═════ RECORDS PROVIDED ═════

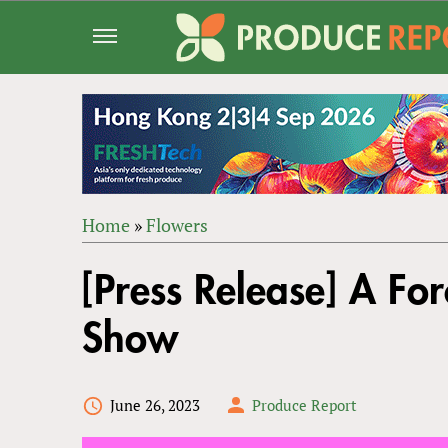
Jump
to
navigation
Home
»
Flowers
Back
YOU
to
[Press Release] A For
ARE
top
HERE
Show
June 26, 2023
Produce Report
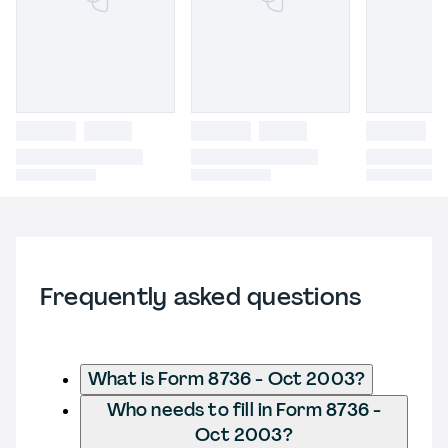
Frequently asked questions
What is Form 8736 - Oct 2003?
Who needs to fill in Form 8736 -
Oct 2003?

═════

The records above need to be copied exactly, though not their pictures.

» **REPLY**
Jump
to
navigation
Home
»
Flowers
Back
YOU
to
[Press Release] A For
ARE
top
HERE
Show
June 26, 2023
Produce Report
Frequently asked questions
What is Form 8736 - Oct 2003?
Who needs to fill in Form 8736 -
Oct 2003?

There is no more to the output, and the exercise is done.